I will be 63 in two months and still working. My wife is 61 and retired. I have a $400k mortgage on my home (LVR=62%) with $400k sitting in its offset account. Interest rate is variable at 3.89% currently. With impending significant changes to superannuation from 1 July this year, I have come up with the following strategy:
- Using the "3-year bring forward rule", make a non-concessional contribution to my WIFE's superannuation of $540k (her balance=$21k currently). This reduces to $300k after 1 July.
- Fund this from the $400k in the home offset account together with $140k sitting in low interest bank accounts (~1.5% - ouch!)
- Start an account-based pension for her (minimum pension draw-down must be 4% of balance currently, 5% when she turns 65 etc) to service mortgage payments (currently ~$23k p.a.).
My analysis:
- The non-concessional contribution to my wife's superannuation is NOT TAXED.
- In pension mode, the earnings in my wife's super account are TAX FREE.
- The pension that she will receive will also be TAX FREE (since she is over 60).
So, since many superannuation funds have returned about 8-9% (nett) using a moderate risk profile averaged over the past 5 years (aggressive profile can return much higher, but at much higher risk!) then I am predicted to gain the difference in what the super pension fund makes less the mortgage servicing.
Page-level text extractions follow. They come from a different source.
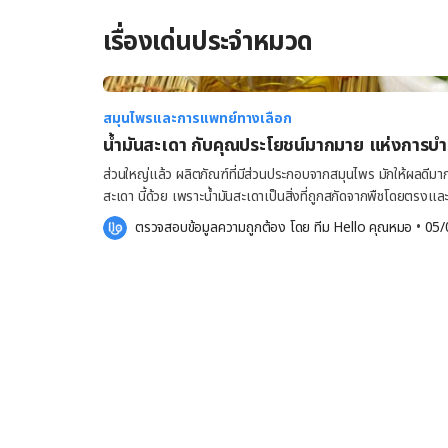
เรื่องเด่นประจำหมวด
สมุนไพรและการแพทย์ทางเลือก
น้ำมันสะเดา กับคุณประโยชน์มากมาย แห่งการบ
ส่วนใหญ่แล้ว ผลิตภัณฑ์ที่มีส่วนประกอบจากสมุนไพร มักให้ผลดีมาก
สะเดา นี้ด้วย เพราะน้ำมันสะเดาเป็นสิ่งที่ถูกสกัดจากพืชโดยตรงแล
ชนิดนี้จะมีประโยชน์ และวิธีใช้อย่างไรบ้างนั้น ติดตามได้ในบทความ
ตรวจสอบข้อมูลความถูกต้อง โดย 
ทีม Hello คุณหมอ
 •
05/
กันได้เลยค่ะ ที่มาของ น้ำมันสะเดา แต่เดิมสะเดานิยมปลูกในประเทศ
ไล่แมลง และศัตรูพืชทั่วไป ต่อมาก็ได้มีการพัฒนาปรับผลิตภัณฑ์ที่
เรื่อย ๆ เช่น แชมพูสำหรับสัตว์เลี้ยง แชมพูกำจัดรังแค น้ำยาบ้ว
ไปถึงการนำเมล็ดจากต้นสะเดามาสกัดเป็นน้ำมันสะเดา เพื่อใช้ประโยชน
ผิว น้ำมันสะเดา ช่วยบำรุงผิวด้านใดบ้าง เนื่องจากน้ำมันสะเดามีส่ว
เป็น วิตามินอี สารต้านอนุมูลอิสระ แคลเซียม ไตรกลีเซอไรด์ (Tr
ไขมัน (EFA) ทำให้คุณนั้นมีสุขภาพผิวที่ดีขึ้น ดังนี้ รักษากลาก การเกิดสิว ลดรอยแผลเป็น กระตุ้นการสร้าง
คอลลาเจน รักษาผิวกร้านแห้ง และลดเลือนริ้วรอย โรคสะเก็ดเงิน ปัจจุบันมีงานศึกษาวิจัยมากมายเกี่ยวกับ
การใช้น้ำมันสะเดาบำรุงผิว โดยงานศึกษาวิจัยบางชิ้นระบุว่า น้ำมัน
และรักษาสิวได้อย่างเห็นผล แต่จากการทดลองในสัตว์ เมื่อปี 2014 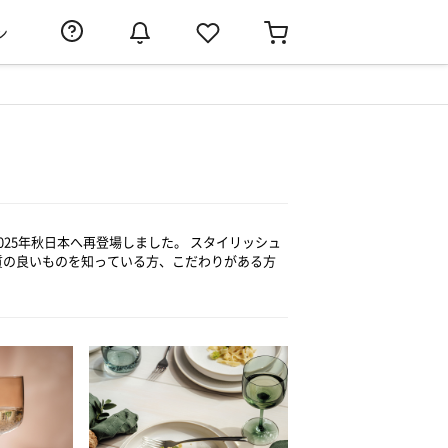
ン
25年秋日本へ再登場しました。 スタイリッシュ
質の良いものを知っている方、こだわりがある方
In other words, about 9% less 3.89% = 5% TAX FREE.
So in summary, a $540k pension based account, drawing the minimum at 4.3% will provide $23k p.a. (tax free) (to service mortgage commitment of $23k). The balance of the growth in the fund is clear profit (at ~9% growth p.a. = $48.6k - $23k (for mortgage) = $25.6k p.a. tax free) at current interest rates.
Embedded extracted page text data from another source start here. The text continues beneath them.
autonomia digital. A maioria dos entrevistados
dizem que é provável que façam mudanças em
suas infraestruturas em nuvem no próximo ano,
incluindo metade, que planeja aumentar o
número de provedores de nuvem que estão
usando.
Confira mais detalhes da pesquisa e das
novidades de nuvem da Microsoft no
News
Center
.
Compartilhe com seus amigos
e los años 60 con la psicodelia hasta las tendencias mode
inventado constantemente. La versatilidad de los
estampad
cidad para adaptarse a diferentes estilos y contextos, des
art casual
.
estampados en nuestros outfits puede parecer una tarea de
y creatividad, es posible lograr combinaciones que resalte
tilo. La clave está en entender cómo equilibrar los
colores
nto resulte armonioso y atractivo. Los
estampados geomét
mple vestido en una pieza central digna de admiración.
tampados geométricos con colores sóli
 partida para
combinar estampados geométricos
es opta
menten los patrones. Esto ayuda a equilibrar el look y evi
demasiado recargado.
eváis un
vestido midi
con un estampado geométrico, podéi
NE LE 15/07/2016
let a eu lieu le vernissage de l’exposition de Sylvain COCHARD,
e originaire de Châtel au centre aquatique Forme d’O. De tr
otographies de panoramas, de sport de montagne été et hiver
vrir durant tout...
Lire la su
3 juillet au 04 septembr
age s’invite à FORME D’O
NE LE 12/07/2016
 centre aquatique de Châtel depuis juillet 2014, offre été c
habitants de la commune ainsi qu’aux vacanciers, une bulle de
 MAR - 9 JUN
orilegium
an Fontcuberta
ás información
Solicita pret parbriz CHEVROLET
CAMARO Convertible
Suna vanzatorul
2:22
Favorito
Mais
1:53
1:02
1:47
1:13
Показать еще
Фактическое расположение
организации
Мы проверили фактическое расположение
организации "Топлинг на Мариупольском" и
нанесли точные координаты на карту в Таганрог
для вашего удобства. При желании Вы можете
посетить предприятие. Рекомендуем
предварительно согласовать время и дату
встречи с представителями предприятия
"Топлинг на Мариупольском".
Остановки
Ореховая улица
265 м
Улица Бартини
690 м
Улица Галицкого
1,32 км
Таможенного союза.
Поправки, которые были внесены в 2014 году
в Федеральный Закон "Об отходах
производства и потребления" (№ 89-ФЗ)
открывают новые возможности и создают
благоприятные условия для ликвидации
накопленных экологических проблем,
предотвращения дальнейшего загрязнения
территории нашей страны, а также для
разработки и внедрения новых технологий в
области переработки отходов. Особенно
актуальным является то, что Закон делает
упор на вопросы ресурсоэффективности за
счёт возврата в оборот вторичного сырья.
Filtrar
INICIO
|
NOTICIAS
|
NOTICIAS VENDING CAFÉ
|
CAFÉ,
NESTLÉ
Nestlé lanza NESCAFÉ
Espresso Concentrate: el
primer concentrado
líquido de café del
EXIT STRATEGY: This strategy (unless I have misunderstood something) should work well for so long as the return from my wife's superannuation pension account EXCEEDS the interest rate to service the mortgage (currently a 5% margin!!). Should this cease to be true at some point, then I can move the pension account back into accumulation phase, take a lump sum and pay out the mortgage!
(Note: this strategy does not provide the only source of retirement income for us and is not available to us once we reach 65.)
That's it folks…any flaws in my strategy you can see?
Just one flaw.
Don't know what you are talking about.